Word reaches me that David Cairns, the man behind Des Browne at the Scotland Office, is to speak to Labour's youth Conference (poor man!), and will say that Labour will no longer argue that Scotland is financially incapable of running its own affairs. Given some of the recent figures published (and I refuse to get involved in these constant 'my statistics are bigger than your statistics' debates), its little wonder, but then, let's face it, for the last few years Labour were in the odd position of having to say that Scotland was unable to support itself, but at the same time having to defend their record in government. That it's taken an electoral defeat for them to realise that this doesn't work all that well shows that his calls for renewal are spot on: Labour are suffering from a 'reality defecit' with such contradictions.

Perhaps also, this will see an end to accusations that the present Scottish Government is obsessed with the constitution, at the expense of other issues: myths that Alex Salmond would initiate negotiations on independence with Westminster on Day 1 of the new administration proved baseless, and the Labour vision of border guards and a Berlin-style wall running from Gretna to Berwick has been shown to be nonsense. A&E units, higher education funding, transport projects, housing, local government finance, policing: these are the issues that have been at the top of the political agenda, not just the independence debate, which, let's face it, has been running at various levels of prominence since 1707.

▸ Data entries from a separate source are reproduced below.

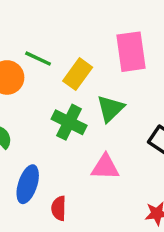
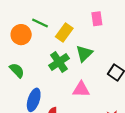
pink rectangle: (131, 52) -> (97, 19), size x0.6
green cross: (69, 122) -> (59, 62), turned 30

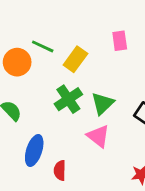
green triangle: (84, 54) -> (103, 103), moved
pink triangle: (81, 89) -> (98, 136), turned 36

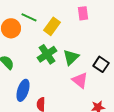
pink triangle: (98, 136) -> (80, 80), moved

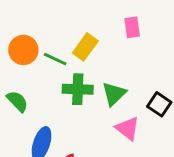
green line: (29, 17) -> (55, 59), moved
green cross: (47, 54) -> (78, 89), turned 36

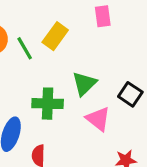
green line: (55, 59) -> (25, 48), turned 35
green cross: (78, 89) -> (48, 104), moved

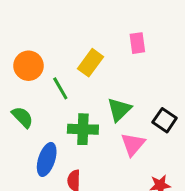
green line: (25, 48) -> (60, 88), moved
pink triangle: (98, 119) -> (133, 144), turned 32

So will this be taken up by the wider Labour hierarchy? Probably not, but if it were, what would replace it, if economics goes out the window? How long can their overly romantic attachment to the outdated idea of the multi-national state continue? With the USSR, Yugoslavia and Cazechoslovakia memories of history, with tensions between Flanders and Wallonia holding up the formation of a government in Belgium, with stronger assertions of nationhood in Catalonia and plans to discuss independence seriously in the Basque Country, how long can Unionism hold out against the tide of recent European history?

And if Labour concede that Scotland can financially survive on its own, what justification will they have for opposing a referendum on independence?

4 comments:

Clairwil said...

Well Terry Kelly will no doubt baffle on about anti-Englishness. As for the rest of them my money is on 'we're better together' with no evidence or explanation given to back it up.

Whatever happens I can't see them telling the truth on this issue.

Mountjoy said...

Well put. Labour has imploded in Scotland, and their policies have to be based on winning marginals in England. Not exactly a vote winner north of the Border.

Anonymous said...

"what justification will they have for opposing a referendum on independence"

Perhaps the rather obvious one that Holyrood has no legal authority over constitutional matters.

Will said...

Well, the Civil Service clearly found a way around this, but even if that were a block, that's not an objection to the principle of a referendum being held.